It wasn’t easy, though. The radius of the black hole was observed with the Event Horizon Telescope – a chain of radio telescopes in Hawaii, Arizona, and California. By combining these telescopic observations, scientists are able to obtained unprecedented resolutions when observing objects in the night sky. In this case, what the astronomers were able to observe the matter at the edge of the black hole as that matter approached the event horizon.
The event horizon of a black hole is “an exit door from our universe,” explained one of the astronomers in an MIT press release. “You walk through that door, you’re not coming back.”
The scientists were able to determine the radius by examining hot jets of matter that are being ejected from the black hole at near-light speeds. Those ejections are caused by the superheating the black hole’s accretion disk – the matter surrounding the black hole – as it approaches the event horizon of the black hole. The rotation of the black hole and the matter around it create powerful magnetic fields, which periodically cause the black hole to violently eject these jets of superheated matter across the Galaxy.
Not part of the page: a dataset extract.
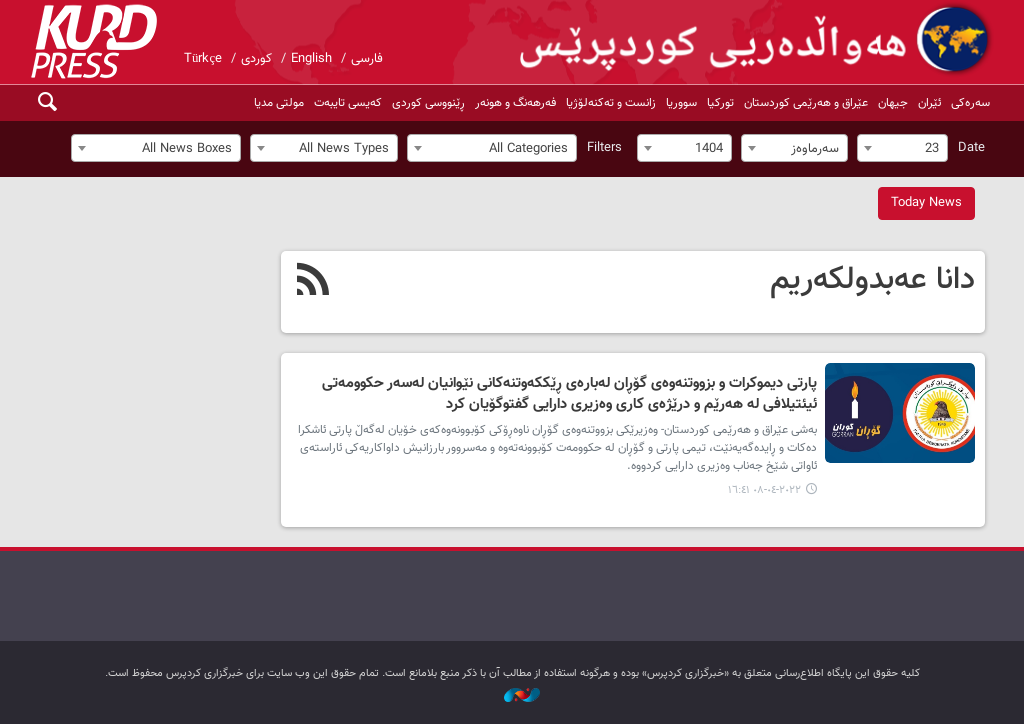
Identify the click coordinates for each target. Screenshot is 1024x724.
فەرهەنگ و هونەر (515, 103)
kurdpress (757, 40)
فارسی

The jets being ejected from M87′s black hole have actually been observed before – the Hubble Space Telescope caught a picture of the jets escaping in 1998. But the resolution of Hubble isn’t great enough to allow scientists to make the precise measurements they needed to determine the size of the black hole. With the Event Horizon Telescope, astronomers can. After careful calculation and observation, they determined that the accretion disk is about 5.5 times the size of the black hole itself, giving them an estimate of the radius.
Measuring the black hole, though, is only the beginning of the research into M87′s supermassive black hole. The Event Horizon Telescope will be adding radio telescopes from still more countries into its array, allowing even more precise observation of the black hole. This will allow scientists to verify theories about black hole behavior. It will also shed new insight into Einstein’s Theory of Relativity, as astronomers will be able to determine if Einstein correctly predicted what happens to matter in a strong gravitational field.
“We are now in a position to ask the question, ‘Is Einstein right?’” said astronomer Shep Doeleman in the release. “We can identify features and signatures predicted by his theories, in this very strong gravitational field.”